A suggestion for insomniacs about something to do on wakeful nights. Many of us have daydreams during the day. They’re almost always better than our night dreams because we’re in control and they’re pleasant fantasies rather than the weird, scary episodes we sometimes suffer through during the wee hours. The only trouble is our daydreams are too often interrupted by the less imaginative types who bring us back to the real world with loud interruptions like, “You mean you haven’t got that work done yet?” or “Sir, that’s my shopping cart. Didn’t you notice my infant son in the seat?” (“Sorry, ma’am. I was a little distracted. Nice looking boy.”)
Insomniacs can be in complete charge of an uninterrupted after hours daydream as producer, script writer, director, leading actor and with final say on casting and locations. They can also be in charge of stunts if they’re careful not to fall out of bed.

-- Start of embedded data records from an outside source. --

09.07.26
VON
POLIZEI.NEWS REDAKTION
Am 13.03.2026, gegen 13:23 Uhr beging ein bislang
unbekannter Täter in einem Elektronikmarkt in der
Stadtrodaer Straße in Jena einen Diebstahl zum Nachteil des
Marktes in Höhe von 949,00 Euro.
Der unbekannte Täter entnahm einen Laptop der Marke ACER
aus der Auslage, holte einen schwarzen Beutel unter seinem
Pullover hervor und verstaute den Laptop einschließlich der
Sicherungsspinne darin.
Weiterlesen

I prefer exciting sports scenarios. I was deeply involved in football as a youth. By “deeply” I mean I was very far below the first team level. Coaches only sent me into games when there was less than two minutes to play and our team had at least a two-touchdown lead. Near the end of my junior high school season I asked my coach if I was going to get a letter. “Yes,” he said, “I’m sending one to your father suggesting he make you try out for basketball instead next year.”
However, in the After Hours Daydream Football League I’m a star player with great stats. I have to get a few hours of sleep each night so I limit my gridiron scenarios to critical late fourth quarter situations. Usually I’m the quarterback, desperate to move our team up the field close enough for a game-winning field goal in the last few seconds. Sometimes I’m the field goal kicker or even a linebacker about to burst through and sack their quarterback before he gets to throw his desperate Hail Mary pass .
Since I’m a Catholic I start to feel a little guilty trying to prevent a Hail Mary pass, but then I do a quick rewrite and I’m playing for Notre Dame.